Suppose first that for all $x$, we have $f_{+}^{\prime}(x)>0$. Then, for all $x\in{]0,1[}$, we have $f(y)>f(x)$ for all $y>x$, close to $x$.

Let $a,b\in (0,1)$, and put $g(x)={\rm Sup}\{f(t), t\in [a,x]\}$ for $a\leq x\leq b$. As $f$ is continuous on the compact $[a,x]$, there exists a $c_x\in [a,x]$ such that $g(x)=f(c_x)$. Suppose that $c_x<x$. Then by the above, there exist $y$, $c_x<y<x$, close to $c_x$, with $f(y)>f(c_x)$, a contradiction with the definition of $c_x$. Hence we have $c_x=x$, and $g(x)=f(x)$. As obviously $g$ is increasing, we have proved that $f$ is increasing on $[a,b]$, and hence on $]0,1[$.

Now if you have only $f_+^{\prime}(x)\geq 0$, replace $f$ by $f(x)+\varepsilon x$, ($\varepsilon>0$) this function is increasing by what we have said above, and let $\varepsilon \to 0$.

"You assume too much" as several characters in Star Wars say. Some things are easier to prove if you assume less. In this case the existence of the one-sided derivative is misleading since it encourages you to search for methods appropriate to that. There is a bit of advice for problem solving that most of us learned from Polya: if there is a problem that you can't solve find a more general (perhaps easier) problem that you can't solve.

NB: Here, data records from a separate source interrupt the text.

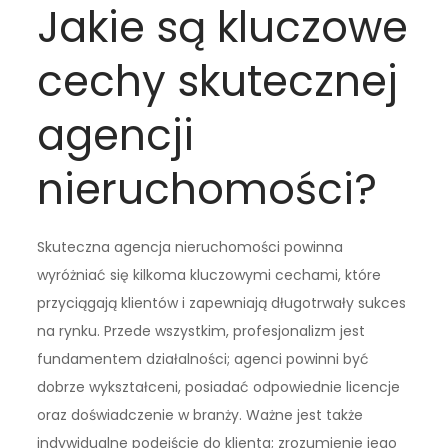
Jakie są kluczowe
cechy skutecznej
agencji
nieruchomości?
Skuteczna agencja nieruchomości powinna
wyróżniać się kilkoma kluczowymi cechami, które
przyciągają klientów i zapewniają długotrwały sukces
na rynku. Przede wszystkim, profesjonalizm jest
fundamentem działalności; agenci powinni być
dobrze wykształceni, posiadać odpowiednie licencje
oraz doświadczenie w branży. Ważne jest także
indywidualne podejście do klienta; zrozumienie jego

The posted solution may look somewhat magical since the definition of the function g there might not have occurred to you. But what must certainly have occurred to you is to try for a contradiction. In other words, imagine that there are points a < b with f(a) > f(b). Since f is continuous there must be a last point c before b where the function does not rise above the line y = f(a). Just look carefully at the point c where f(c)=f(a) and where the function subsequently goes down.

The "last point" argument here is quite ancient. (This is essentially what the other solution does.) It goes back at least to a paper of Dini in 1878. For that you don't need a positive right-hand derivative --- a positive upper right-hand Dini derivative suffices. You also don't need it everywhere, you can have a countable set of exceptional points where you don't know this but that is harder to prove. In fact there is a generalization due to Zygmund where you can assume even less.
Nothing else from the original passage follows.